[Task to carry out] From the data below, restate every line word for word.

(Dataset content Opens)

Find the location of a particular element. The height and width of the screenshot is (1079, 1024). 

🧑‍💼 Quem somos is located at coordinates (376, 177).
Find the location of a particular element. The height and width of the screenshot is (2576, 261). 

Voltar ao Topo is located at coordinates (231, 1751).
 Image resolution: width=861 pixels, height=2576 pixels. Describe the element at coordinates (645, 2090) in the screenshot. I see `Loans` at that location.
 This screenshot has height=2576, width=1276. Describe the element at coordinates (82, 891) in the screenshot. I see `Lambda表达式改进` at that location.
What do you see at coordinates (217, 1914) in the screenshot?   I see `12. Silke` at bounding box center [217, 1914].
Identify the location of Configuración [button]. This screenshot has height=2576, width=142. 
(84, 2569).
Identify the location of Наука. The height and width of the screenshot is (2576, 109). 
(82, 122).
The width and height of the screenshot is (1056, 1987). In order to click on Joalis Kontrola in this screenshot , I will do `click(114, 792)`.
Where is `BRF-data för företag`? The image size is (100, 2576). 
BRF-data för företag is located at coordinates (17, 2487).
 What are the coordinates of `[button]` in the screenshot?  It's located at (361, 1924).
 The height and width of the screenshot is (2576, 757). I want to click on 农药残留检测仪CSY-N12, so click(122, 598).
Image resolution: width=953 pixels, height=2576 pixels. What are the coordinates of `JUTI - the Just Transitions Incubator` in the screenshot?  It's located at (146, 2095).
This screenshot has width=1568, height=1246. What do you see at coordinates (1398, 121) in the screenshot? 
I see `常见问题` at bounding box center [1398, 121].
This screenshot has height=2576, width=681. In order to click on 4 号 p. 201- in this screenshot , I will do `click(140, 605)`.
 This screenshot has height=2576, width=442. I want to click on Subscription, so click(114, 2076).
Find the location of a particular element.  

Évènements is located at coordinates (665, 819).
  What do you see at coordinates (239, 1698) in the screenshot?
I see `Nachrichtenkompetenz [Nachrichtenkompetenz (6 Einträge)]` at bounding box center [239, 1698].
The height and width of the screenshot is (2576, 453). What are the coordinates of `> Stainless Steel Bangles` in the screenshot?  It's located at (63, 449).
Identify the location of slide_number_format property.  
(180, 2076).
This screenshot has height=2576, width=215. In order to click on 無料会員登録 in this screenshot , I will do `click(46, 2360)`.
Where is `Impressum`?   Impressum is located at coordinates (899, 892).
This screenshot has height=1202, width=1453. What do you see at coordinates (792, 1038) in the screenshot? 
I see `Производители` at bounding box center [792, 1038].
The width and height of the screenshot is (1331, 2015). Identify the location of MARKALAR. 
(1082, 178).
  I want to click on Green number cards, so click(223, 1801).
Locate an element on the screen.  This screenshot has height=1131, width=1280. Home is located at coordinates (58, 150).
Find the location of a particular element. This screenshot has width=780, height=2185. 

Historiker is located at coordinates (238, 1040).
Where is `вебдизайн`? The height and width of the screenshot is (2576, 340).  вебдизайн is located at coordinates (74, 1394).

(Dataset content Closes)

[Solved exercise]
Find the location of a particular element. The height and width of the screenshot is (1079, 1024). 

🧑‍💼 Quem somos is located at coordinates (376, 177).
Find the location of a particular element. The height and width of the screenshot is (2576, 261). 

Voltar ao Topo is located at coordinates (231, 1751).
 Image resolution: width=861 pixels, height=2576 pixels. Describe the element at coordinates (645, 2090) in the screenshot. I see `Loans` at that location.
 This screenshot has height=2576, width=1276. Describe the element at coordinates (82, 891) in the screenshot. I see `Lambda表达式改进` at that location.
What do you see at coordinates (217, 1914) in the screenshot?   I see `12. Silke` at bounding box center [217, 1914].
Identify the location of Configuración [button]. This screenshot has height=2576, width=142. 
(84, 2569).
Identify the location of Наука. The height and width of the screenshot is (2576, 109). 
(82, 122).
The width and height of the screenshot is (1056, 1987). In order to click on Joalis Kontrola in this screenshot , I will do `click(114, 792)`.
Where is `BRF-data för företag`? The image size is (100, 2576). 
BRF-data för företag is located at coordinates (17, 2487).
 What are the coordinates of `[button]` in the screenshot?  It's located at (361, 1924).
 The height and width of the screenshot is (2576, 757). I want to click on 农药残留检测仪CSY-N12, so click(122, 598).
Image resolution: width=953 pixels, height=2576 pixels. What are the coordinates of `JUTI - the Just Transitions Incubator` in the screenshot?  It's located at (146, 2095).
This screenshot has width=1568, height=1246. What do you see at coordinates (1398, 121) in the screenshot? 
I see `常见问题` at bounding box center [1398, 121].
This screenshot has height=2576, width=681. In order to click on 4 号 p. 201- in this screenshot , I will do `click(140, 605)`.
 This screenshot has height=2576, width=442. I want to click on Subscription, so click(114, 2076).
Find the location of a particular element.  

Évènements is located at coordinates (665, 819).
  What do you see at coordinates (239, 1698) in the screenshot?
I see `Nachrichtenkompetenz [Nachrichtenkompetenz (6 Einträge)]` at bounding box center [239, 1698].
The height and width of the screenshot is (2576, 453). What are the coordinates of `> Stainless Steel Bangles` in the screenshot?  It's located at (63, 449).
Identify the location of slide_number_format property.  
(180, 2076).
This screenshot has height=2576, width=215. In order to click on 無料会員登録 in this screenshot , I will do `click(46, 2360)`.
Where is `Impressum`?   Impressum is located at coordinates (899, 892).
This screenshot has height=1202, width=1453. What do you see at coordinates (792, 1038) in the screenshot? 
I see `Производители` at bounding box center [792, 1038].
The width and height of the screenshot is (1331, 2015). Identify the location of MARKALAR. 
(1082, 178).
  I want to click on Green number cards, so click(223, 1801).
Locate an element on the screen.  This screenshot has height=1131, width=1280. Home is located at coordinates (58, 150).
Find the location of a particular element. This screenshot has width=780, height=2185. 

Historiker is located at coordinates (238, 1040).
Where is `вебдизайн`? The height and width of the screenshot is (2576, 340).  вебдизайн is located at coordinates (74, 1394).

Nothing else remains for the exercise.